The Discomfort of Evening is entirely narrated by an intelligent, astutely observant 12-year-old girl named Jas Mulder who shares a birthday with Adolf Hitler and talks to her pets. She stopped taking her coat off at the age of ten and began to store a myriad of items in its pockets to “become heavier.” She evokes a biblical character as she describes to her pet toads her refusal to take it off: “I think I’m just like Samson, though my strength isn’t in my hair but in my coat. Without my coat I’ll be Death: slave, do you get that?”
Although the above description suggests a quirky, coming-of-age story and a lovable female protagonist, Marieke Lucas Rijneveld’s novel does not belong on that shelf. Not even in the same section.
The Discomfort of Evening is a well-written, disturbing, disgusting tale about how a young girl deals with a family tragedy that kills her oldest sibling. It condemns narrow-minded, conservative Christianity. It is also an overly ambitious debut novel by a supremely talented young writer who often tries too hard to be shocking.

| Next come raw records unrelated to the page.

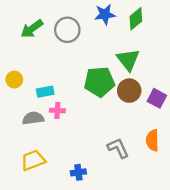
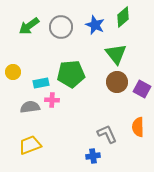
blue star: (105, 14) -> (95, 25), moved, turned 30
green pentagon: (99, 82) -> (71, 74), moved
blue cross: (78, 172) -> (93, 156), moved

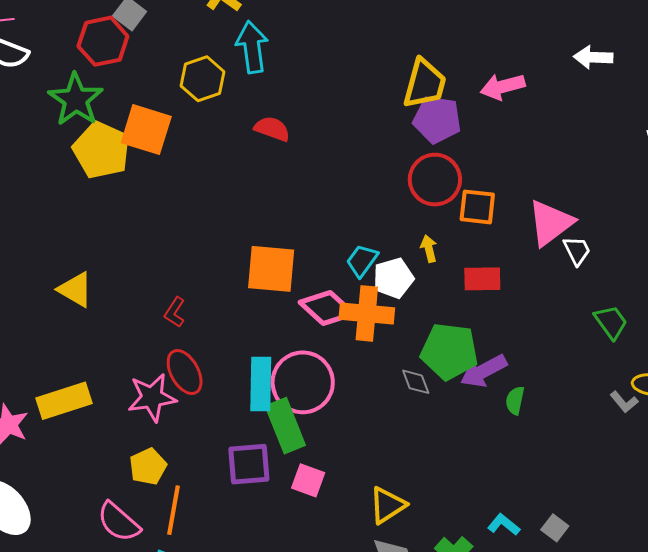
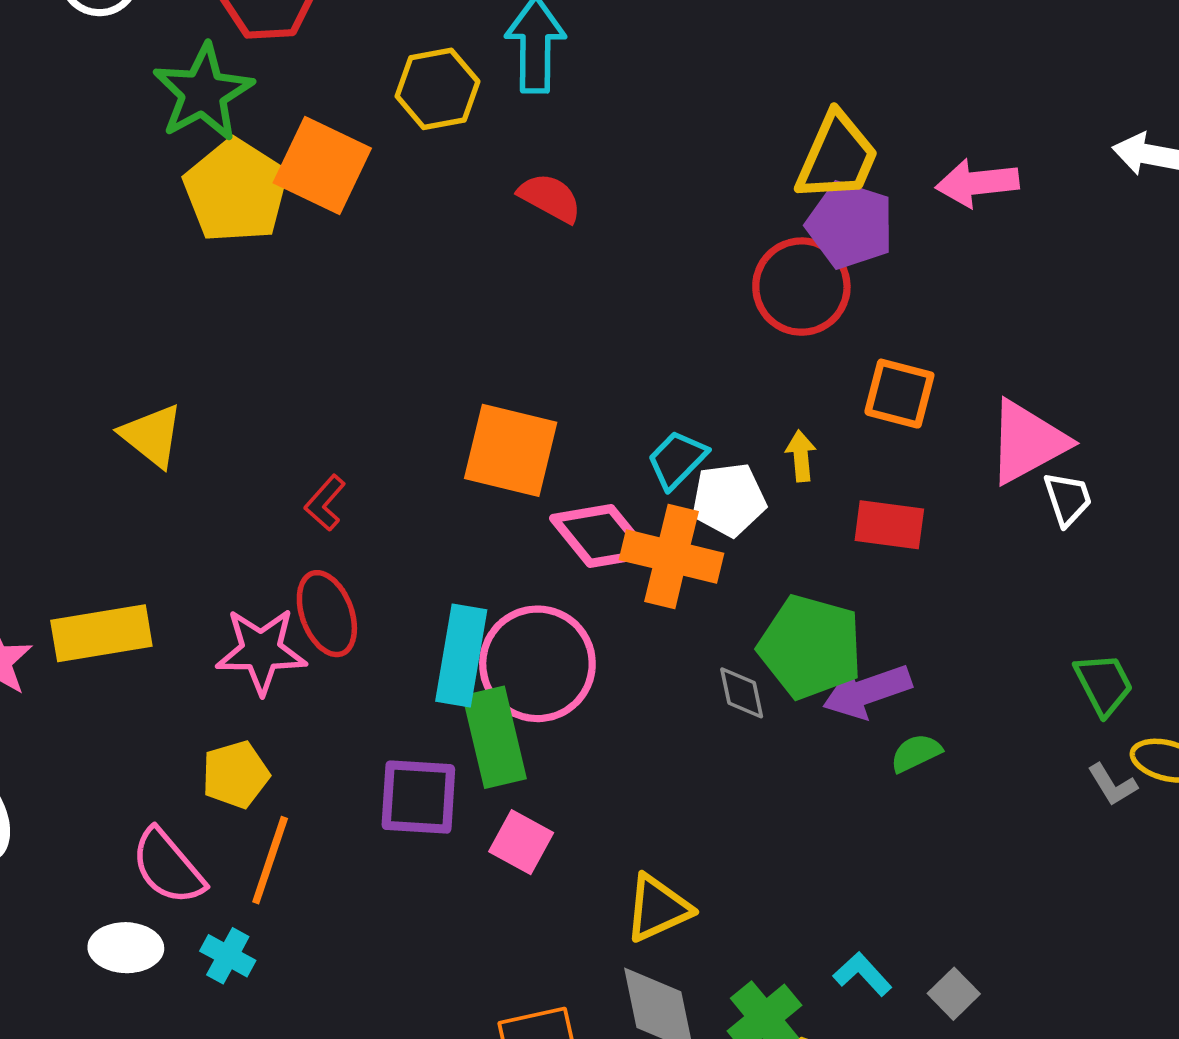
red circle: (435, 180) -> (801, 287), moved
green trapezoid: (611, 322) -> (1104, 684), moved
green semicircle: (515, 400) -> (916, 753), turned 44

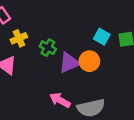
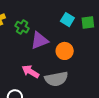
orange circle: (89, 61) -> (65, 51), moved

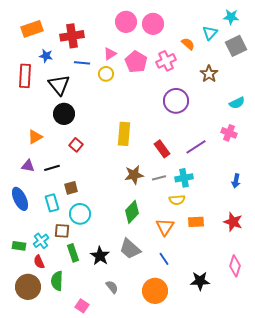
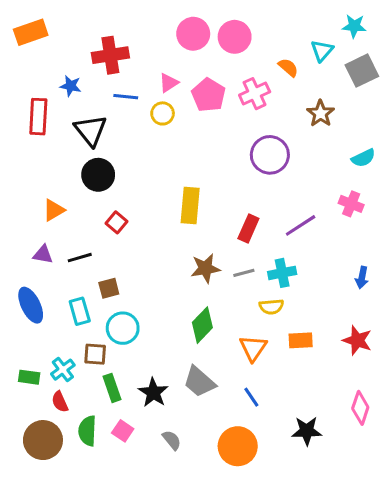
orange rectangle: (32, 29) -> (31, 32), moved
red rectangle: (162, 149) -> (248, 228), turned 60
pink square: (82, 306) -> (123, 431), moved

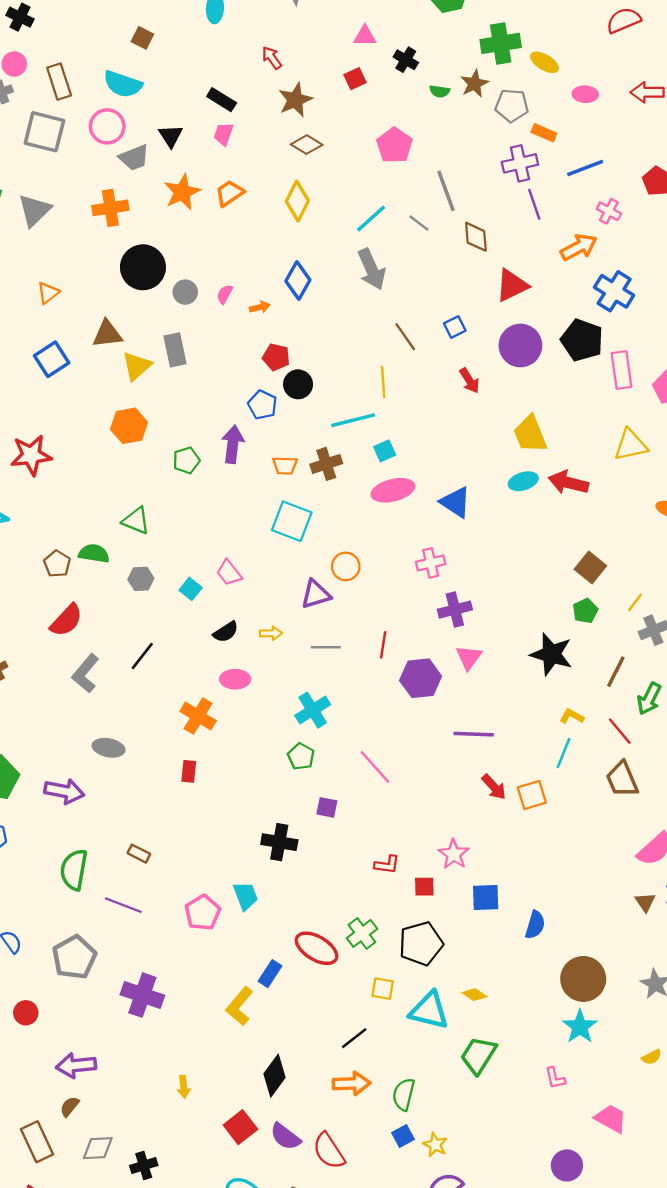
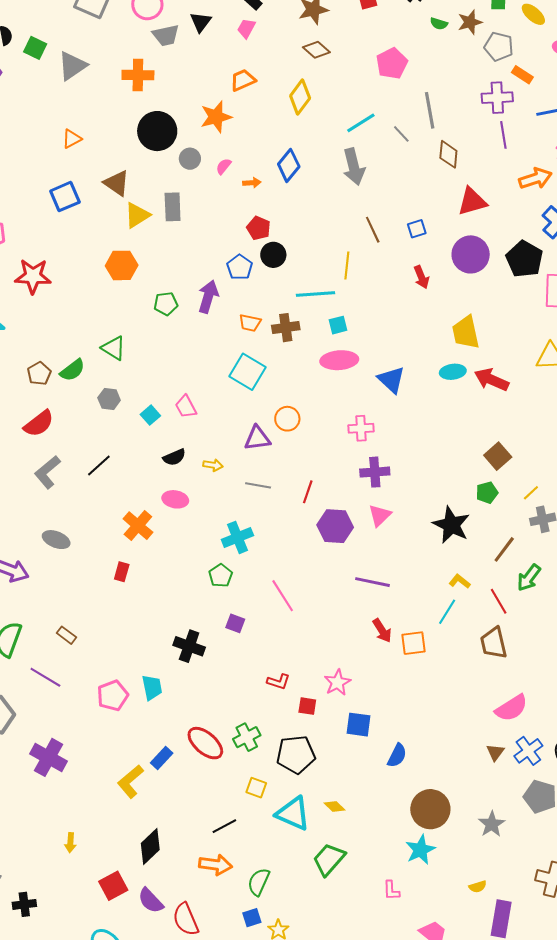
orange star: (182, 192) -> (216, 117), moved
brown triangle: (107, 334) -> (117, 183), turned 32
green semicircle: (94, 554) -> (72, 370), turned 124

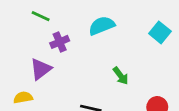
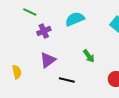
purple triangle: (41, 69) -> (48, 60), moved
yellow semicircle: (23, 98) -> (17, 72), turned 88

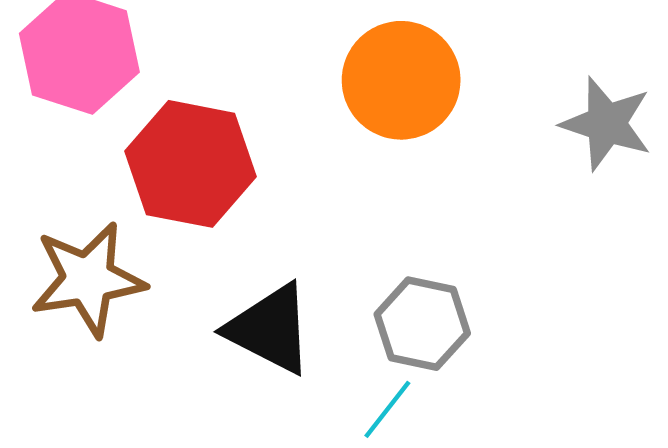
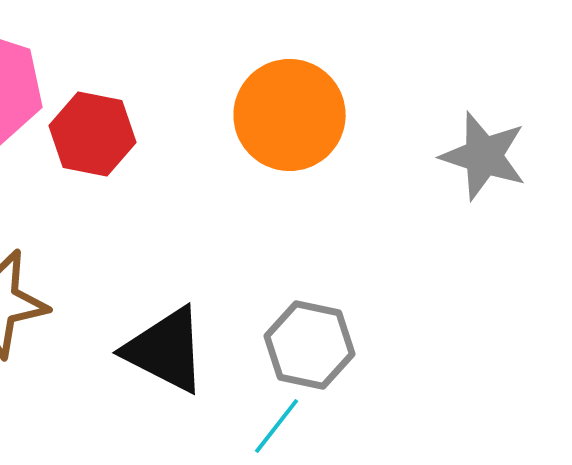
red hexagon: (190, 164) -> (93, 134), moved, size x0.7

Jas Mulder is the middle child, a couple years older than Hanna and a couple years younger than her brother Odde. Jas is a complete physical and mental wreck. She imagines her anxiety as “little stabs inside my belly” and “tickling insects.” She suffers from constipation and bladder-control issues. She imagines that Jews are being protected by her mother in the basement. She masturbates atop her teddy bear, has a fascination for “willies,” and cops feels from her pet rabbit. Jas plays doctor with her siblings and a school friend. Jas is surrounded by predators: the vet, her older brother, and her father.
The Mulders are reformed, conservative Christians who live in a rural Dutch village on a dairy farm. Cows and scripture dominate their world. When 16-year-old Matthies drowns in an ice skating accident, the family crumbles. Mum begins starving herself and can barely tend to her three remaining children or their father. Dad turns his dead son’s dinner-table chair into a shrine. He retreats to the drudgery of farming and demands more and more effort and obedience from his children. He disappears for hours and his daughters expect him to vanish from their lives.
One strand of the novel’s thin plot is connected to a fantasy held by Jas and Hanna about escaping to the “other side,” which refers to the city on the other side of the lake that killed their brother. They imbue this other side with Edenic qualities and fantasise how reaching it will improve their lives.
Her father claims that “death always comes wearing clogs.” She understands this idea as a type of foreshadowing ignored by most people who just don’t want to acknowledge it. This novel wallows in claustrophobic heaviness. Violence or threats of violence are everywhere: rape, murder of animals, diseased cows, incest, suicide.
Jas has tremendously keen perceptive abilities for such a young girl. For example, she shares a keen observation about how her mother deals with her pain and sadness: “Mum only cried with her back to us, and so quietly you couldn’t hear it. Everything her body did was silent.” I was struck by the depth of her empathy, which so greatly surpasses what I imagine most children could summon. Then Jas adds a phrase that crystallises her youth: “even her farts.” That final noun reminds us of her age.
Unfortunately, many examples smack of a narrator looking back on her struggles as a child from an adult perspective: “Mum and Dad don’t see our tics. They don’t realize that the fewer rules there are, the more we start inventing for ourselves.” Such nuance seems forced and unbelievable. Another example: “I’ve discovered that there are two ways of losing your belief: some people lose God when they find themselves; some people lose god when they lose themselves.” I struggle to accept that this insight came from an adolescent.
Yet Rijneveld’s writing is often gorgeous and pithy and powerful. There’s a beautiful passage where Jas lies in flowers and hopes that the day will wait long enough to allow her to avoid school and “long enough for the dampness in me to slowly subside.” And I’m also a sucker for aphorisms:
“Anger has hinges that need oiling.”
“Kissing is for old people, and they do it when they’ve run out of words.”
Any Cop?: Although I don’t want to reread this novel anytime soon, I suspect that it will be considered a cult classic in twenty years.